Im Übrigen hätte für den Beklagten zu 1 aus § 1 Abs. 2 StVO die Verpflichtung bestanden, sein Fahrzeug zu verlangsamen, als er die Absicht des Klägers bemerkte, ihn zu überholen. Zwar kann ein derartiges Verhalten von dem Fahrer eines eingeholten Fahrzeugs nur bei Vorliegen besonderer Umstände gefordert werden (BGH VersR 1960, 925 m. w. N.). Einen derartigen besonderen Umstand stellte hier aber die vom Beklagten zu 1 gefahrene ganz erheblich überhöhte Geschwindigkeit dar, die - wie der Unfall gezeigt hat - ein gefahrloses Wiedereinfädeln des Fahrzeugs des Klägers verhindert hat.

Schließlich will der Senat nicht verhehlen, dass es unter den hier gegebenen Umständen geradezu auf der Hand liegt, dass sich der Kläger und der Beklagte zu 1 ein privates Autorennen geliefert haben. Dafür sprechen nicht nur die von beiden Fahrzeugen gefahrenen hohen Geschwindigkeiten von fast 150 km/h, sondern auch die Tatsache, dass der Kläger - wie der Beklagte zu 1 selbst eingeräumt hat - vor dem Unfall bereits mehrere vergebliche Überholversuche unternommen hatte. Bei der persönlichen Anhörung des Beklagten durch den Senat hat dieser außerdem angegeben, dass der Kläger zeitweise so dicht hinter ihm gewesen sei, dass er - der Beklagte zu 1 - im Rückspiegel nicht einmal mehr die Scheinwerfer von dessen Fahrzeug habe sehen können.
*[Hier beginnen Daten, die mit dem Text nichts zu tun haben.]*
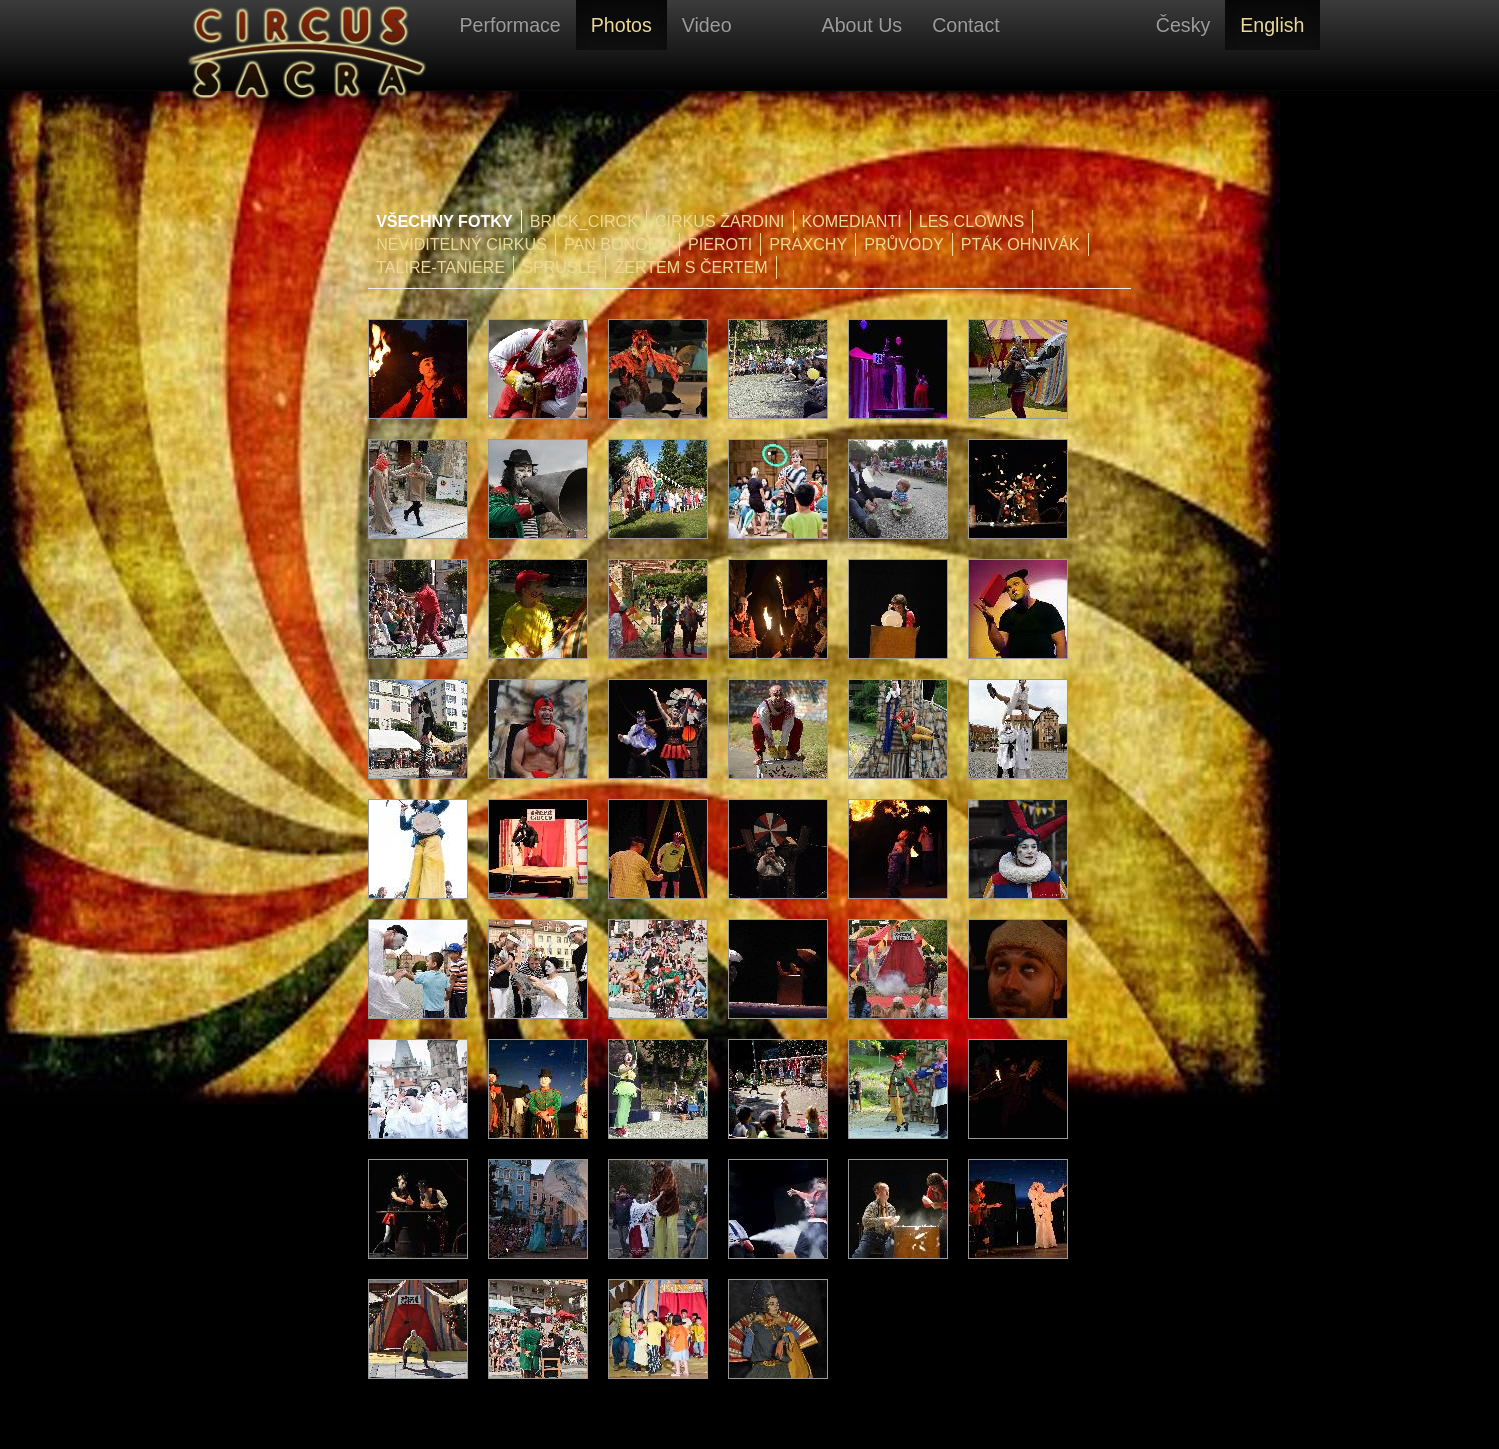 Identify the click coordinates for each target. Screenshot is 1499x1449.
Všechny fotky (444, 221)
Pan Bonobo (617, 244)
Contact (966, 25)
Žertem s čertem (690, 267)
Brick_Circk (584, 221)
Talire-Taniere (440, 267)
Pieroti (720, 244)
Angesichts dessen muss sich der Beklagte zu 1 die Frage stellen lassen, weshalb er den Kläger nach dem Durchfahren der leichten Rechtskurve nach der Abzweigung nach ####### nicht endlich hat überholen lassen, sondern seinerseits die nach eigenem Bekunden in der Kurve eingehaltene Geschwindigkeit von 110 bis 120 km/h auf mindestens 142 km/h erhöht hat.

Den Kläger trifft allerdings ein erhebliches mitwirkendes Verschulden an dem Verkehrsunfall und dessen Folgen, das er sich gemäß § 9 StVG i. V. m. § 254 BGB entgegenhalten lassen muss. Auch er hat die nach § 3 Abs. 3 Buchst. c) StVO zulässige Höchstgeschwindigkeit von 100 km/h deutlich überschritten. Wie der Sachverständige ####### in seinem Gutachten festgestellt hat, betrug die Geschwindigkeit des Opel Omega des Klägers zum Zeitpunkt der Kollision mindestens 147 km/h. Darüber hinaus hat der Kläger gegen § 5 Abs. 4 Satz 4 StVO dadurch verstoßen, dass er sein Fahrzeug bereits auf die rechte Fahrbahnseite zurückzulenken versucht hat, als der Pkw des Beklagten zu 1 sich noch neben ihm befand. Wegen der näheren Begründung und Bewertung dieser Pflichtwidrigkeit, die die Kollision letztlich bewirkt hat, wird auf die zutreffenden Ausführungen auf den Seiten 7 und 8 der Leseabschrift des angefochtenen Urteils Bezug genommen (§ 543 Abs. 1 ZPO a. F.).

Da das unfallursächliche Fehlverhalten des Klägers insgesamt deutlich schwerer wiegt als dasjenige des Beklagten zu 1, ist der Senat - wie eingangs bereits dargelegt - der Auffassung, dass die vom Landgericht nach § 17 Abs. 1 StVG vorgenommene Haftungsverteilung von 2/3 : 1/3 zu Lasten des Klägers nicht zu beanstanden ist. Die auf dieser Grundlage in dem angefochtenen Grund- und Teilurteil vorgenommenen Aussprüche begegnen daher keinen Bedenken. Dies hat zur Folge, dass sich die Berufungen beider Parteien als unbegründet erweisen und deshalb zurückzuweisen waren.

Die Kostenentscheidung beruht auf §§ 97 Abs. 1, 92 Abs. 1 ZPO. Die Entscheidung über die vorläufige Vollstreckbarkeit folgt aus §§ 708 Nr. 10, 711 ZPO. Den Wert der Beschwer hat der Senat im Hinblick auf § 26 Nr. 8 EGZPO festgesetzt. Gründe für die Zulassung der Revision nach § 543 ZPO n. F. liegen nicht vor.